Five years ago, a chain of unfortunate coincidences led to Mrs K. and I moving to a place in the immediate vicinity of what had recently developed into an unofficial meeting place for young people enthusiastic about combustion engines. In other words: teenagers for whom the greatest thing in the world was to stick a ‘Fuck You, Greta’ sticker on their mopeds and terrorise humanity with them would regularly gather outside our house in the evenings.
Readers who love nature may be familiar with that very particular and unsettling feeling of arriving at a beautiful spot in search of peace and quiet, only for engines to suddenly roar in the distance, backfires to crackle through the air, and you find yourself thinking, “Oh, come on, just drive on.” Well, that’s pretty much how it was for us – except that we could be sure they weren’t driving on, but that the nonsense was getting closer, only to then gather right opposite our house.

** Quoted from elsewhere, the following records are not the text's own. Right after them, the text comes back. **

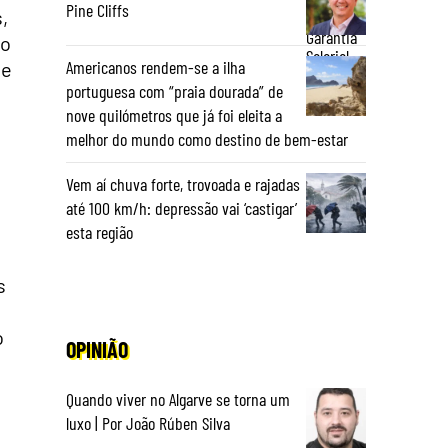
Pine Cliffs
,
xo
Americanos rendem-se a ilha
ue
portuguesa com “praia dourada” de
nove quilómetros que já foi eleita a
melhor do mundo como destino de bem-estar
Vem aí chuva forte, trovoada e rajadas
até 100 km/h: depressão vai ‘castigar’
esta região
s
o
OPINIÃO
Quando viver no Algarve se torna um
luxo | Por João Rúben Silva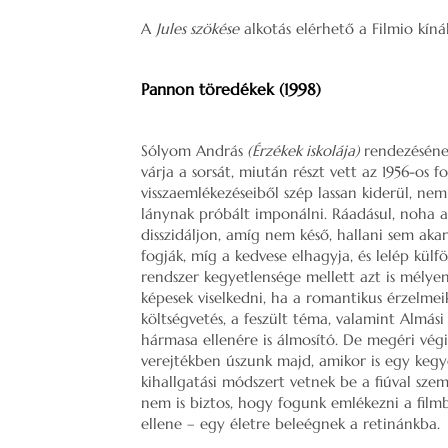
A
Jules szökése
alkotás elérhető a Filmio kíná
Pannon töredékek (1998)
Sólyom András
(Érzékek iskolája)
rendezésének
várja a sorsát, miután részt vett az 1956-os
visszaemlékezéseiből szép lassan kiderül, ne
lánynak próbált imponálni. Ráadásul, noha 
disszidáljon, amíg nem késő, hallani sem akar
fogják, míg a kedvese elhagyja, és lelép kül
rendszer kegyetlensége mellett azt is mélyen
képesek viselkedni, ha a romantikus érzelmei
költségvetés, a feszült téma, valamint Almás
hármasa ellenére is álmosító. De megéri végi
verejtékben úszunk majd, amikor is egy kegye
kihallgatási módszert vetnek be a fiúval sze
nem is biztos, hogy fogunk emlékezni a filmb
ellene – egy életre beleégnek a retinánkba.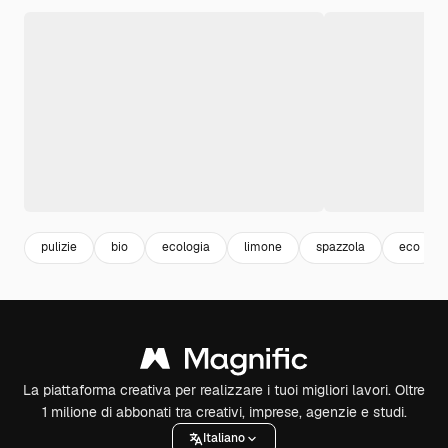
pulizie
bio
ecologia
limone
spazzola
eco
La piattaforma creativa per realizzare i tuoi migliori lavori. Oltre
1 milione di abbonati tra creativi, imprese, agenzie e studi.
Italiano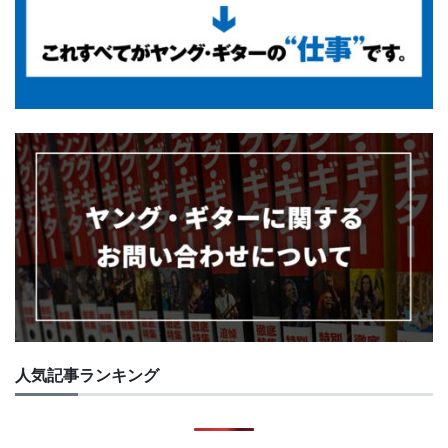
人気記事ランキング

Fighting back was a long and arduous process, and in the process we gazed into human abysses we’d always thought only existed in bad TV films. I could tell you things here about parents, children and the social fabric of a village that are so incredibly cringe-worthy you could build an entire influencer career on them. But I don’t want to do that at all. Suffice it to say that we were suddenly forced to deal with a type of person who lived in a completely different reality to us, and whom I believed to have banished from my life a very long time ago.

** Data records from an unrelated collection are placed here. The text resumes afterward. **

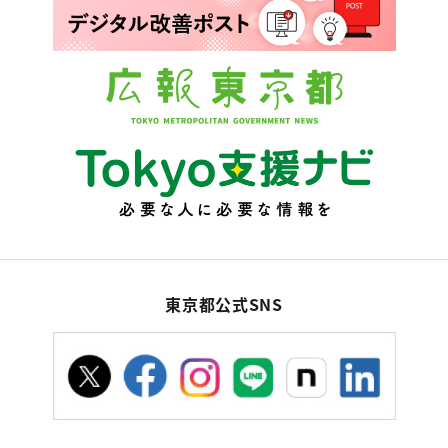
東京都公式SNS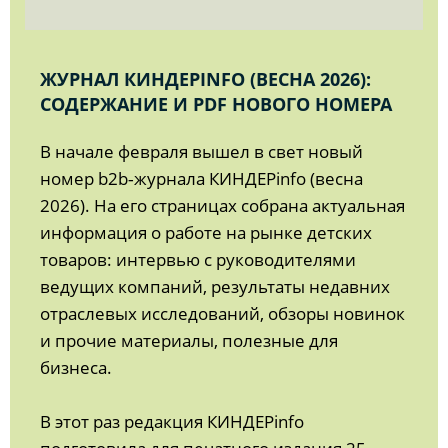
ЖУРНАЛ КИНДЕРINFO (ВЕСНА 2026):
СОДЕРЖАНИЕ И PDF НОВОГО НОМЕРА
В начале февраля вышел в свет новый
номер b2b‑журнала КИНДЕРinfo (весна
2026). На его страницах собрана актуальная
информация о работе на рынке детских
товаров: интервью с руководителями
ведущих компаний, результаты недавних
отраслевых исследований, обзоры новинок
и прочие материалы, полезные для
бизнеса.
В этот раз редакция КИНДЕРinfo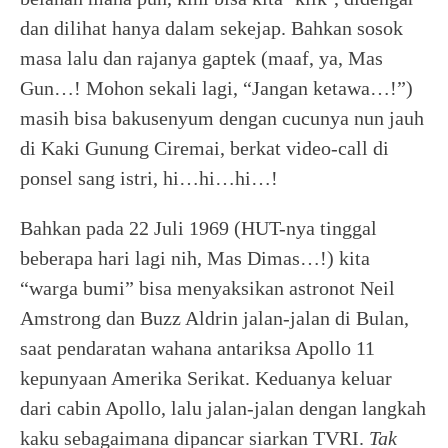
dan dilihat hanya dalam sekejap. Bahkan sosok
masa lalu dan rajanya gaptek (maaf, ya, Mas
Gun…! Mohon sekali lagi, “Jangan ketawa…!”)
masih bisa bakusenyum dengan cucunya nun jauh
di Kaki Gunung Ciremai, berkat video-call di
ponsel sang istri, hi…hi…hi…!
Bahkan pada 22 Juli 1969 (HUT-nya tinggal
beberapa hari lagi nih, Mas Dimas…!) kita
“warga bumi” bisa menyaksikan astronot Neil
Amstrong dan Buzz Aldrin jalan-jalan di Bulan,
saat pendaratan wahana antariksa Apollo 11
kepunyaan Amerika Serikat. Keduanya keluar
dari cabin Apollo, lalu jalan-jalan dengan langkah
kaku sebagaimana dipancar siarkan TVRI.
Tak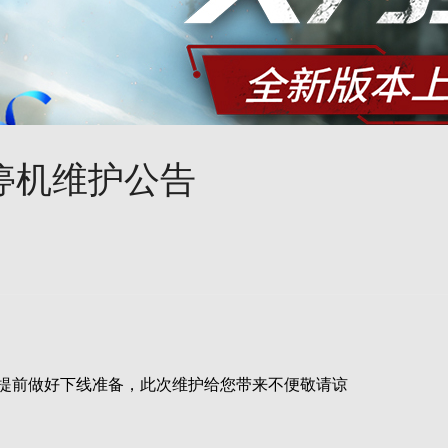
日停机维护公告
悉，提前做好下线准备，此次维护给您带来不便敬请谅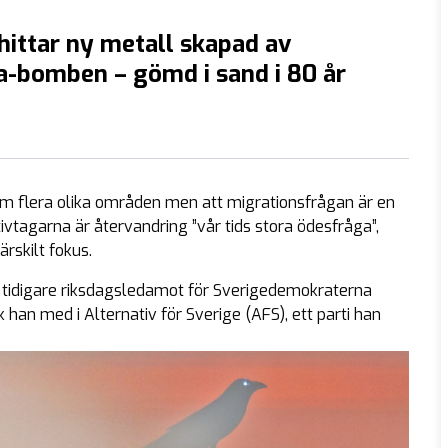
hittar ny metall skapad av
a-bomben – gömd i sand i 80 år
 flera olika områden men att migrationsfrågan är en
ivtagarna är återvandring ”vår tids stora ödesfråga”,
rskilt fokus.
ar tidigare riksdagsledamot för Sverigedemokraterna
k han med i Alternativ för Sverige (AFS), ett parti han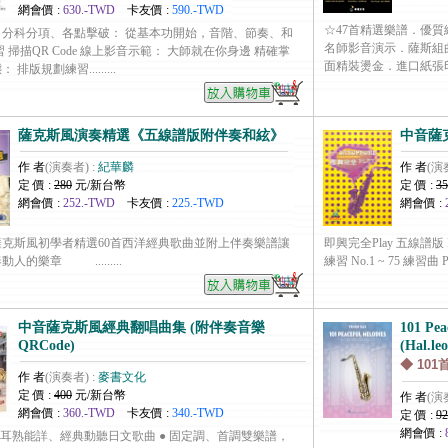
網會價 :
630.-TWD
卡友價 :
590.-TWD
☆47首精選樂譜．優質
、分科分項、各點擊破： 從基本功開始，音階、節奏、和
名師影音演示．薩斯組
 掃描QR Code 線上影音示範： 大師就在你身邊 精確掌
面精裝燙金．進口紙張印刷 
排版規劃練習.........
薩克斯風演奏精選《五線譜版附伴奏和絃》
中音薩
作 者
(演奏者) :
紀華麟
作 者
(演
定 價 :
280
元/新台幣
定 價 :
35
網會價 :
252.-TWD
卡友價 :
225.-TWD
網會價 :
克斯風初學者精選60首西洋經典歌曲並附上伴奏樂譜讓
即興完全Play 五線譜版 
人的樂章 .........
練習 No.1 ~ 75 練習曲 Part 2
中音薩克斯風經典翻唱曲集 (附伴奏音樂
101 Pea
QRCode)
(Hal.le
◆ 10
作 者
(演奏者) :
麥書文化
定 價 :
400
元/新台幣
作 者
(演
網會價 :
360.-TWD
卡友價 :
340.-TWD
定 價 :
92
網會價 :
首耳熟能詳、經典動聽日文歌曲 ● 固定調、首調雙樂譜，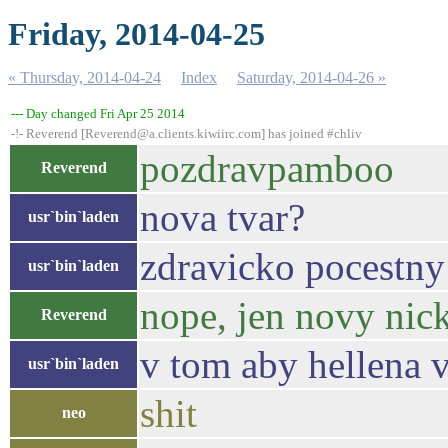
Friday, 2014-04-25
« Thursday, 2014-04-24
Index
Saturday, 2014-04-26 »
--- Day changed Fri Apr 25 2014
-!- Reverend [Reverend@a.clients.kiwiirc.com] has joined #chliv
pozdravpamboo
Reverend
nova tvar?
usr`bin`laden
zdravicko pocestny
usr`bin`laden
nope, jen novy nick
Reverend
v tom aby hellena 
usr`bin`laden
shit
neo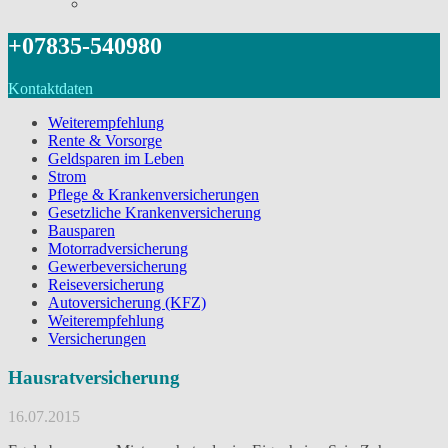
+07835-540980
Kontaktdaten
Weiterempfehlung
Rente & Vorsorge
Geldsparen im Leben
Strom
Pflege & Krankenversicherungen
Gesetzliche Krankenversicherung
Bausparen
Motorradversicherung
Gewerbeversicherung
Reiseversicherung
Autoversicherung (KFZ)
Weiterempfehlung
Versicherungen
Hausratversicherung
16.07.2015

The first line of the “Motor Song” is actually a real-life conversation we had in our second year here, translated into English:
It was 9 pm and the bedroom was shaking, partly because the sports exhaust was roaring away again and partly because the subwoofer was thumping. The car causing the noise was parked right in the middle of the dirt track in front of my house. So, as I felt another stomach ulcer forming, I went outside and asked the young man responsible why I had to listen to his engine in the middle of the night.
His reply was: “Yeah, er, the motor was broken, but now it’s good again.”

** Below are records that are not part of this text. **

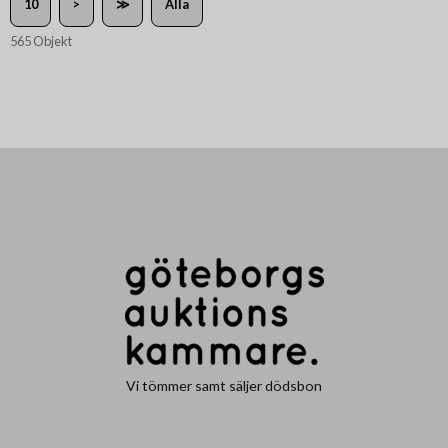
10
>
≫
Alla
565 Objekt
Vi tömmer samt säljer dödsbon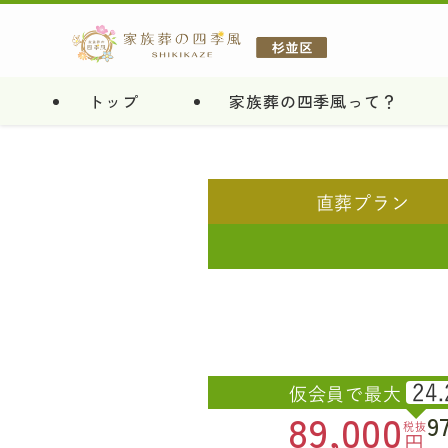
トップ
家族葬の四季風って？
直葬
プラン
24.
仮会員で最大
89,000
9
税抜
円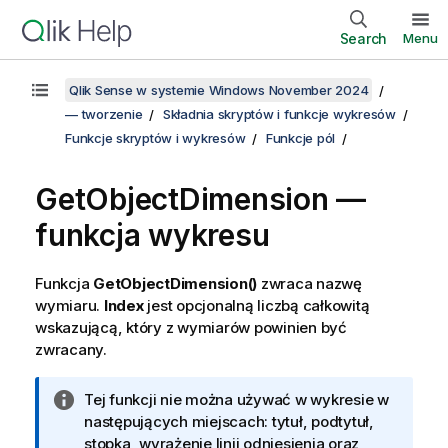
Search
Menu
Qlik Sense w systemie Windows November 2024
— tworzenie
Składnia skryptów i funkcje wykresów
Funkcje skryptów i wykresów
Funkcje pól
GetObjectDimension —
funkcja wykresu
Funkcja
GetObjectDimension()
zwraca nazwę
wymiaru.
Index
jest opcjonalną liczbą całkowitą
wskazującą, który z wymiarów powinien być
zwracany.
I
Tej funkcji nie można używać w wykresie w
n
następujących miejscach: tytuł, podtytuł,
f
stopka, wyrażenie linii odniesienia oraz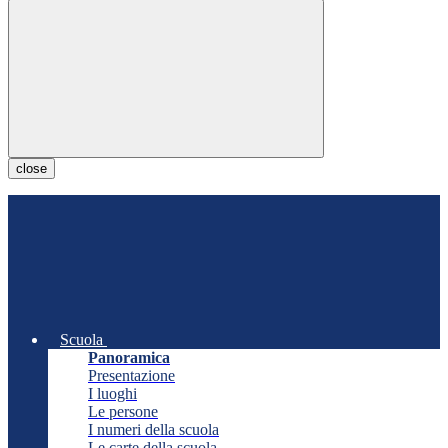
close
Scuola
Panoramica
Presentazione
I luoghi
Le persone
I numeri della scuola
Le carte della scuola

I pointed out that I couldn’t care less and that I didn’t want to hear his motor. To which he replied (in all seriousness): “Yeah, but where else am I supposed to try it?”
My reply – “Why don’t you try it in front of your mother’s house? I’m sure she’d love that” – actually gave him pause for thought. Suddenly, Kant and the categorical imperative seemed to hover between us in the air, almost like ghosts, and although I don’t think he’d ever heard of either, I could see that something was stirring within him; he was seriously pondering the question of right and wrong. And all of a sudden, for a brief moment, I could see what was actually there: a poor, confused young man whose children and grandchildren will suffer terribly because we live in a time when more and more people are losing their moral compass.
And so ‘Motor Song’ is not just a song about combustion engines, climate change and rampant petromasculinity, but it is also a song about the oppressive feeling of sharing the same street, the same time and the same planet with some people – yet no longer the same reality.